Arbitration is used to settle cases between parties when there is a dispute among them. The conduct of Arbitral proceedings comes under the Arbitration and Conciliation Act, 1996. Chapter five of Arbitration and Conciliation Act 1996 deals with the conduct of arbitral proceedings. There are some important prerequisites for arbitration. They are there can be an arbitration agreement which is provided under the section 7 of the Act. The arbitration agreement should be in writing and both parties should sign in the agreement. There can be arbitration without prior agreement.
In the supreme court case of PAG Raju V PVG Raju the supreme court held that arbitration agreement is not an important prerequisite to arbitration. If both the parties agree orally or when the claimant applies for arbitration and the respondent agree to the arbitration, then there is no problem.
In the case of Bihar State Mineral Dev Corpn. V Encon Builders (I) Pvt. Ltd the supreme court gave some essential elements of an arbitration agreement.

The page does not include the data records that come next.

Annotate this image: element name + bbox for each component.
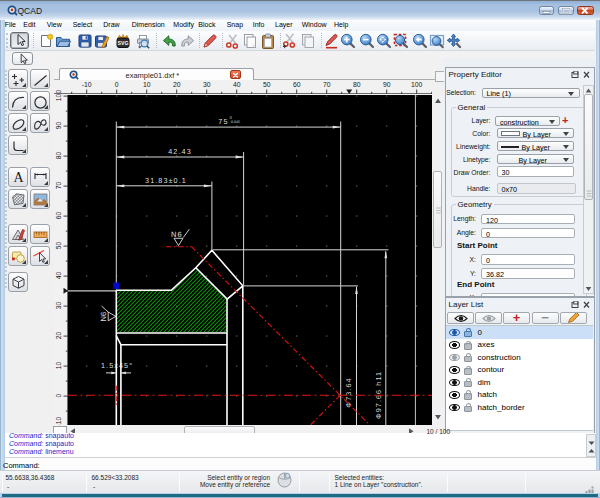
svg-text:SVG: SVG	[117, 40, 128, 46]
svg-text:31.83±0.1: 31.83±0.1	[145, 175, 187, 184]
svg-text:42.43: 42.43	[168, 146, 192, 155]
svg-text:N6: N6	[171, 230, 183, 239]
svg-text:A: A	[13, 170, 24, 185]
svg-text:N6: N6	[99, 311, 108, 321]
svg-text:-0.045: -0.045	[230, 120, 240, 124]
svg-text:75: 75	[218, 116, 228, 125]
svg-text:Φ73.64: Φ73.64	[344, 377, 353, 407]
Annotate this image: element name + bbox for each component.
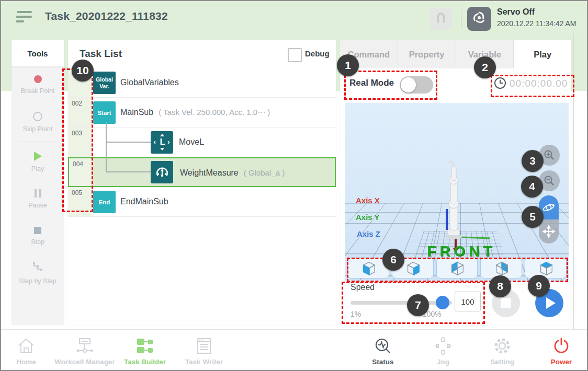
callout-badge-3: 3	[522, 150, 544, 172]
tools-panel-title: Tools	[12, 40, 64, 66]
page-title: Task_20201222_111832	[45, 10, 168, 22]
servo-status-button[interactable]	[467, 7, 491, 31]
task-list-title: Task List	[80, 48, 122, 60]
callout-badge-1: 1	[337, 54, 359, 76]
pause-label: Pause	[28, 202, 47, 209]
start-badge-icon: Start	[93, 101, 116, 124]
toggle-knob	[401, 77, 416, 92]
row-number: 003	[68, 127, 92, 157]
task-row-name: MoveL	[179, 127, 204, 157]
weight-measure-icon	[151, 161, 173, 183]
servo-status-label: Servo Off	[497, 7, 535, 17]
pause-icon	[35, 189, 41, 198]
break-point-label: Break Point	[21, 87, 55, 95]
tree-connector-vertical	[106, 122, 107, 172]
speed-value-input[interactable]	[455, 292, 481, 311]
skip-point-button[interactable]: Skip Point	[12, 103, 64, 141]
task-writer-icon	[165, 336, 243, 356]
move-linear-icon: ‹L›	[151, 131, 173, 154]
row-number: 002	[68, 98, 92, 127]
real-mode-label: Real Mode	[349, 78, 394, 88]
play-label: Play	[31, 165, 44, 172]
nav-task-writer[interactable]: Task Writer	[165, 336, 243, 366]
callout-badge-5: 5	[522, 206, 544, 228]
task-row-mainsub[interactable]: 002 Start MainSub( Task Vel. 250.000, Ac…	[68, 98, 336, 127]
step-by-step-icon	[32, 262, 43, 273]
callout-badge-6: 6	[382, 249, 404, 271]
speed-slider-thumb[interactable]	[436, 296, 449, 309]
break-point-button[interactable]: Break Point	[12, 66, 64, 103]
real-mode-toggle[interactable]	[400, 76, 433, 94]
callout-badge-2: 2	[474, 56, 496, 78]
axis-z-label: Axis Z	[357, 229, 380, 238]
view-cube-left-button[interactable]	[436, 258, 478, 279]
task-row-detail: ( Global_a )	[244, 168, 285, 177]
task-row-name: EndMainSub	[120, 187, 168, 217]
view-cube-back-icon	[492, 260, 510, 276]
task-list-header: Task List Debug	[68, 40, 336, 68]
hamburger-menu-icon[interactable]	[16, 11, 33, 24]
panel-right-edge	[573, 33, 574, 329]
gripper-button[interactable]	[430, 8, 452, 30]
play-icon	[34, 152, 42, 161]
stop-icon	[34, 227, 41, 234]
tab-property[interactable]: Property	[398, 40, 456, 68]
task-row-endmainsub[interactable]: 005 End EndMainSub	[68, 187, 336, 217]
clock-icon	[494, 77, 506, 91]
play-timer: 00:00:00.00	[510, 78, 568, 89]
task-row-name: MainSub( Task Vel. 250.000, Acc. 1.0⋯ )	[120, 98, 270, 127]
nav-power[interactable]: Power	[522, 336, 588, 366]
topbar-divider	[461, 9, 461, 29]
end-badge-icon: End	[93, 191, 116, 213]
stop-label: Stop	[31, 238, 44, 246]
step-by-step-button[interactable]: Step by Step	[12, 254, 64, 292]
global-var-badge-icon: Global Var.	[93, 72, 116, 94]
task-row-detail: ( Task Vel. 250.000, Acc. 1.0⋯ )	[159, 108, 270, 117]
callout-badge-10: 10	[72, 60, 94, 82]
view-cube-top-icon	[537, 260, 555, 276]
view-cube-top-button[interactable]	[525, 258, 567, 279]
task-row-name: WeightMeasure( Global_a )	[180, 158, 285, 188]
debug-label: Debug	[305, 49, 330, 58]
callout-badge-4: 4	[521, 176, 543, 198]
zoom-in-icon	[543, 149, 556, 161]
tab-play[interactable]: Play	[514, 40, 571, 68]
rotate-view-icon	[542, 201, 556, 214]
stop-square-icon	[501, 298, 511, 308]
axis-x-label: Axis X	[356, 196, 380, 205]
task-row-globalvariables[interactable]: 001 Global Var. GlobalVariables	[68, 68, 336, 98]
view-cube-front-icon	[359, 260, 377, 276]
servo-swirl-icon	[470, 9, 488, 29]
robot-arm-graphic	[419, 160, 497, 254]
tools-divider	[19, 142, 56, 142]
break-point-icon	[34, 75, 42, 83]
play-triangle-icon	[546, 297, 556, 309]
pause-tool-button[interactable]: Pause	[12, 180, 64, 217]
callout-badge-7: 7	[407, 294, 429, 316]
debug-checkbox[interactable]	[288, 48, 302, 62]
axis-y-label: Axis Y	[356, 213, 380, 222]
power-icon	[522, 336, 588, 356]
tree-connector-row3	[106, 142, 151, 143]
task-list-panel: Task List Debug 001 Global Var. GlobalVa…	[68, 40, 336, 325]
step-by-step-label: Step by Step	[19, 277, 56, 285]
stop-tool-button[interactable]: Stop	[12, 217, 64, 254]
callout-badge-9: 9	[528, 275, 550, 297]
tree-connector-row4	[106, 171, 151, 172]
skip-point-label: Skip Point	[23, 125, 52, 133]
task-rows: 001 Global Var. GlobalVariables 002 Star…	[68, 68, 336, 219]
view-cube-right-icon	[404, 260, 422, 276]
zoom-out-icon	[543, 175, 556, 187]
app-window: Task_20201222_111832 Servo Off 2020.12.2…	[0, 0, 588, 371]
datetime-label: 2020.12.22 11:34:42 AM	[497, 19, 576, 28]
speed-label: Speed	[350, 283, 375, 292]
task-row-name: GlobalVariables	[120, 68, 179, 98]
pan-view-button[interactable]	[539, 219, 559, 244]
view-cube-left-icon	[448, 260, 466, 276]
row-number: 004	[69, 158, 93, 186]
play-tool-button[interactable]: Play	[12, 143, 64, 180]
callout-badge-8: 8	[489, 275, 511, 297]
gripper-icon	[433, 10, 449, 28]
speed-min-label: 1%	[350, 310, 361, 318]
tools-panel: Tools Break Point Skip Point Play Pause …	[12, 40, 64, 325]
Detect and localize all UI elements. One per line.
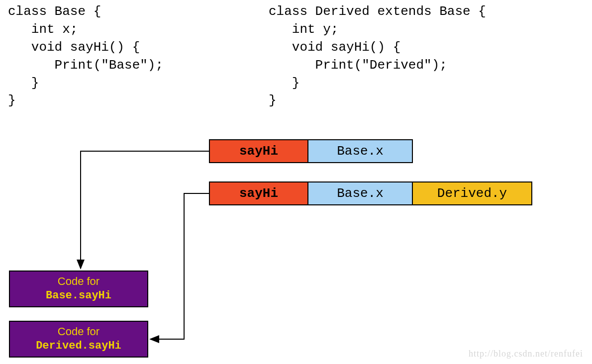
code-derived-class: class Derived extends Base { int y; void… <box>269 3 486 110</box>
code-box-derived-sayhi: Code for Derived.sayHi <box>9 321 148 358</box>
code-box-method: Derived.sayHi <box>36 339 121 354</box>
code-base-class: class Base { int x; void sayHi() { Print… <box>8 3 163 110</box>
object-layout-base: sayHi Base.x <box>209 139 413 163</box>
code-box-base-sayhi: Code for Base.sayHi <box>9 271 148 307</box>
vtable-slot-sayhi: sayHi <box>209 182 308 205</box>
field-base-x: Base.x <box>308 139 413 163</box>
vtable-slot-sayhi: sayHi <box>209 139 308 163</box>
field-base-x: Base.x <box>308 182 413 205</box>
code-box-method: Base.sayHi <box>46 289 111 303</box>
code-box-label: Code for <box>58 325 99 339</box>
code-box-label: Code for <box>58 274 99 289</box>
object-layout-derived: sayHi Base.x Derived.y <box>209 182 532 205</box>
field-derived-y: Derived.y <box>413 182 532 205</box>
watermark-text: http://blog.csdn.net/renfufei <box>469 349 583 359</box>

These are there should be and intention to resolve the problems between the parties and the arbitration should not be there to prolong the problem. The written agreement should be bound to the arbitrator and it should not be violated after the proceeding of arbitration begins. There should be proper consensus between the parties.
There should be notice by one of the parties to other party which is provided under the section 21 of the Act and there should be appointment of arbitrators as per under section 10 of the Act. The appointment of arbitrators should be consensual as per the section 11 of the Act. Party in an arbitration cannot be an arbitrator. There can be any number of arbitrators. In certain cases when there is a failure to choose an arbitrator the court can interfere in the matter and find an arbitrator. The fees for the arbitrator is determined by the High court and they frame rules for the same under the schedule 4 of the Act.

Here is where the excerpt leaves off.